Marianna Pastore : « Mon rêve personnel, c’est qu’après Barcelone, Paris, Lampedusa, Lille devienne une ville-refuge. »

D’où vient ton engagement dans la politique ? Qu’est-ce qui te motive ?

Je me suis engagée en politique très jeune, en commençant d’abord dans le milieu associatif, dès l’âge de 13 ans. En 2015, quand je suis arrivée en France, j’ai cherché des collectifs engagés sur le terrain : comme le collectif des Olieux, avec Diem 25. Après l’expulsion du 5 étoiles, je faisais le lien entre les personnes qui offraient des hébergements et les jeunes migrants.

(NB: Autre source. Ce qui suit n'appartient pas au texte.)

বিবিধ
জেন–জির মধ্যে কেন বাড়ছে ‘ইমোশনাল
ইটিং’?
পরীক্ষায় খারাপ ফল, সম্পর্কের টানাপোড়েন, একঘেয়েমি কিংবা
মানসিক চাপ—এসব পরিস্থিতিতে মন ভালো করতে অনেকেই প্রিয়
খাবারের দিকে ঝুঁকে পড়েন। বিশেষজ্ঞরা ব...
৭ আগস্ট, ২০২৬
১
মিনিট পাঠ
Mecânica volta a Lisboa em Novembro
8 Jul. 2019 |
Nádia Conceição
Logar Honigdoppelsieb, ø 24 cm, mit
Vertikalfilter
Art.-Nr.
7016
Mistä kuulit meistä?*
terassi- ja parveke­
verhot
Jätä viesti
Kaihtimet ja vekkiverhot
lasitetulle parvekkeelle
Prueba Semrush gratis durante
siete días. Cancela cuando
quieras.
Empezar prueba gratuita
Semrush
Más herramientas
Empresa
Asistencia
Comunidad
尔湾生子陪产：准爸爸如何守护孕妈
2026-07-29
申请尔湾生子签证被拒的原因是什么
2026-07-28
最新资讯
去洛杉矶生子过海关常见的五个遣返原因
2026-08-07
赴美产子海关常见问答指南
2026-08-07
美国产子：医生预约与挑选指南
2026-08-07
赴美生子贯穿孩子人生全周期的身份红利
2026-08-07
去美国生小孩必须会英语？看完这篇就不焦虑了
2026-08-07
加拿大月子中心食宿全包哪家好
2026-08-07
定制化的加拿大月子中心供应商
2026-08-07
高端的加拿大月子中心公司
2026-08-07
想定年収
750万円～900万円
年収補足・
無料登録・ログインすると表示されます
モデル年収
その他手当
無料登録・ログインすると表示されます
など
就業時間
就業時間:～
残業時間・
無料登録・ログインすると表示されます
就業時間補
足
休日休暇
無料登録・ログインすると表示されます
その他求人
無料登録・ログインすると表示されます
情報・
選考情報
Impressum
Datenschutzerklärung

Mais je pense qu’il faut aussi savoir garder un pied sur le terrain et un pied dans les institutions, pour gagner en efficacité : c’est pour cela que je me suis engagée avec Diem25 et Génération.s.

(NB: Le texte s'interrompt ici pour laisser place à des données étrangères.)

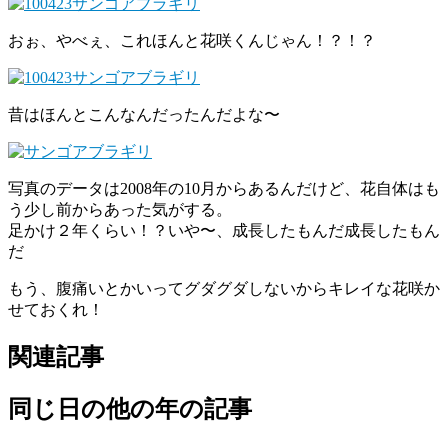
おぉ、やべぇ、これほんと花咲くんじゃん！？！？
昔はほんとこんなんだったんだよな〜
写真のデータは2008年の10月からあるんだけど、花自体はも
う少し前からあった気がする。
足かけ２年くらい！？いや〜、成長したもんだ成長したもん
だ
もう、腹痛いとかいってグダグダしないからキレイな花咲か
せておくれ！
関連記事
同じ日の他の年の記事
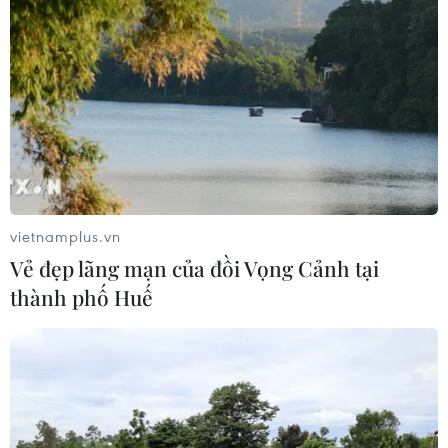
Canada
08/08/2026 00:39
Libya tiến gần hơn tới mục tiêu khai
thác 2 triệu thùng dầu mỗi ngày
08/08/2026 00:12
vietnamplus.vn
Việt Nam khẳng định vị thế tại triển
Vẻ đẹp lãng mạn của đồi Vọng Cảnh tại
lãm thương mại quốc tế của Ấn Độ
thành phố Huế
07/08/2026 23:08
Ngân hàng Trung ương Trung Quốc
mua thêm 20 tấn vàng trong tháng 7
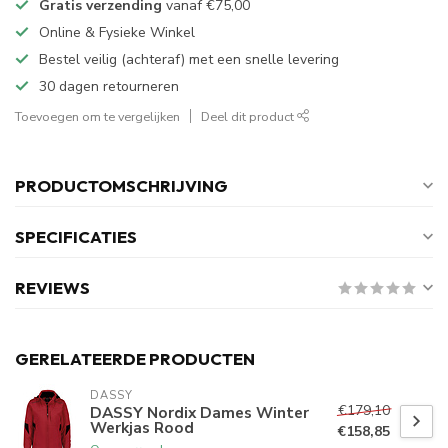
Gratis verzending
vanaf
€75,00
Online & Fysieke Winkel
Bestel veilig (achteraf) met een snelle levering
30 dagen retourneren
Toevoegen om te vergelijken
Deel dit product
PRODUCTOMSCHRIJVING
SPECIFICATIES
REVIEWS
GERELATEERDE PRODUCTEN
DASSY
€179,10
DASSY Nordix Dames Winter
Werkjas Rood
€158,85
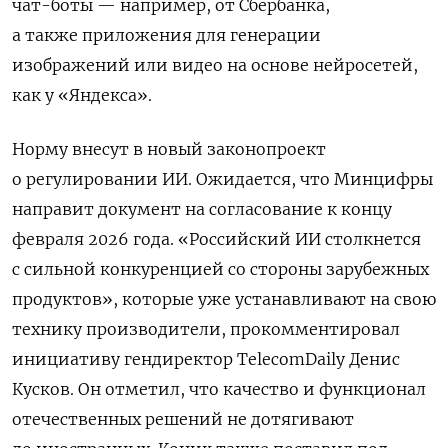
чат-боты — например, от Сбербанка,
а также приложения для генерации
изображений или видео на основе нейросетей,
как у «Яндекса».
Норму внесут в новый законопроект
о регулировании ИИ. Ожидается, что Минцифры
направит документ на согласование к концу
февраля 2026 года. «Российский ИИ столкнется
с сильной конкуренцией со стороны зарубежных
продуктов», которые уже устанавливают на свою
технику производители, прокомментировал
инициативу гендиректор TelecomDaily Денис
Кусков. Он отметил, что качество и функционал
отечественных решений не дотягивают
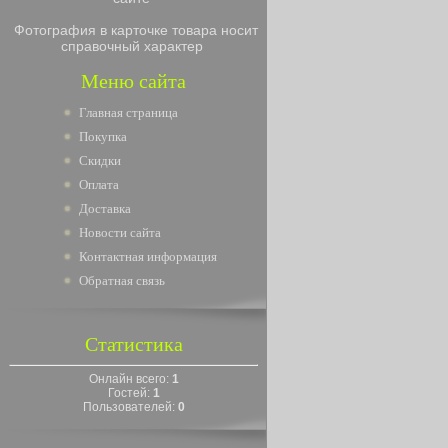
Фотография в карточке товара носит
справочный характер
Меню сайта
Главная страница
Покупка
Скидки
Оплата
Доставка
Новости сайта
Контактная информация
Обратная связь
Статистика
Онлайн всего:
1
Гостей:
1
Пользователей:
0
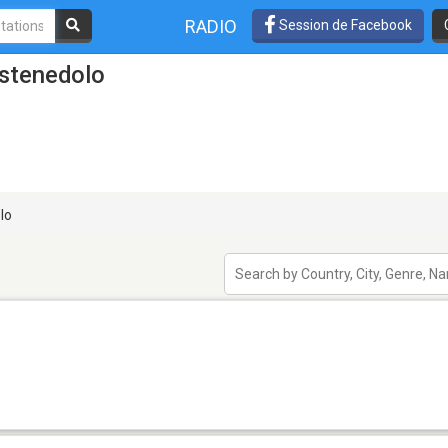
RADIO
Session de Facebook
astenedolo
lo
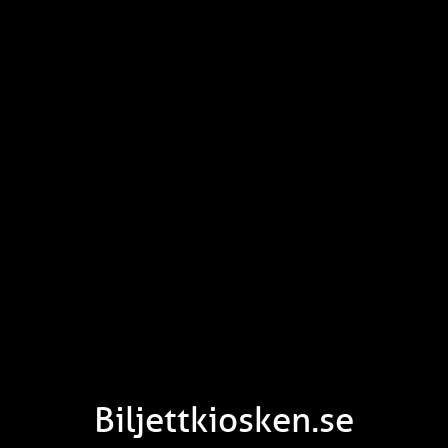
Biljettkiosken.se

Lille, ta ville : comment la décrirais-tu ? Qu’est-ce qui t’attache à Lille, voire te plaît moins ?

Je ne suis là que depuis 5 ans, mais dès le début j’ai essayé de trouver un chemin pour être un membre actif et impliqué de la ville. J’ai décidé de rester ici car c’est vraiment une ville multiculturelle, avec beaucoup de collectifs, de gens engagés : c’est stimulant. Par contre, la pollution est pour moi un vrai handicap : étant asthmatique, mon pneumologue m’a conseillée de choisir un autre lieu de vie. Et enfin ce qui me choque : le nombre de personnes qui sont à la rue et la manière dont ces personnes sont ignorées. On ne devrait jamais avoir de squat 5 étoiles, on devrait avoir des centres d’accueil dignes de ce nom.

Qu’est-ce qui te plaît dans le programme et le projet portés par Lille Verte 2020 ?

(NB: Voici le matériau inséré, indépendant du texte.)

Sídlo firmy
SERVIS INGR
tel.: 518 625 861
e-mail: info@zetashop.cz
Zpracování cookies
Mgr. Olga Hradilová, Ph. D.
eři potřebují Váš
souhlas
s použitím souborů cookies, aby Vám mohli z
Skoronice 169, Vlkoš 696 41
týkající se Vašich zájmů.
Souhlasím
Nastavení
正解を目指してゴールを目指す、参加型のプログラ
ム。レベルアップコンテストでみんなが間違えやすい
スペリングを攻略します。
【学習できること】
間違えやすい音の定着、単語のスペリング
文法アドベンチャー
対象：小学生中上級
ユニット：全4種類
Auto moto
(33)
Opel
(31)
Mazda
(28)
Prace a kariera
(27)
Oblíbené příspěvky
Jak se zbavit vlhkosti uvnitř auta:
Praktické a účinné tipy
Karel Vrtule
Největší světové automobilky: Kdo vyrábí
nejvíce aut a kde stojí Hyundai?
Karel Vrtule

C’est l’attention qui est donnée à la protection des plus faibles, et plus particulièrement ceux et celles qui sont à la rue. De par mon histoire personnelle, je suis très sensible à la situation des (très jeunes) exilés. La Mairie peut accompagner, en créant des places en CADA (centres d’accueils pour demandeurs d’asile), une aide financière pour les associations qui s’occupent des personnes à la rue et des migrants. A Lille, ces associations sont très nombreuses : il faut que la Mairie aide les acteurs qui sont déjà présents, qui ont un diagnostic et savent quels sont les besoins. Et la Mairie doit aussi éduquer, investir, pour éviter qu’autant de personnes ne vivent ainsi isolées du reste de la société.

Qu’est-ce qui fait la différence de Lille Verte 2020 selon toi ?

C’est la conscience que nous avons du lien intangible entre la solidarité et l’écologie : ce sont les deux moteurs d’une même machine. L’écologie et la justice sociale vont de pair, c’est le sens de nos engagements personnels à tou.te.s. On ne s’improvise ni écologiste, ni défenseurs de la justice sociale : c’est quelque chose que nous portons dans nos vécus et nos expériences.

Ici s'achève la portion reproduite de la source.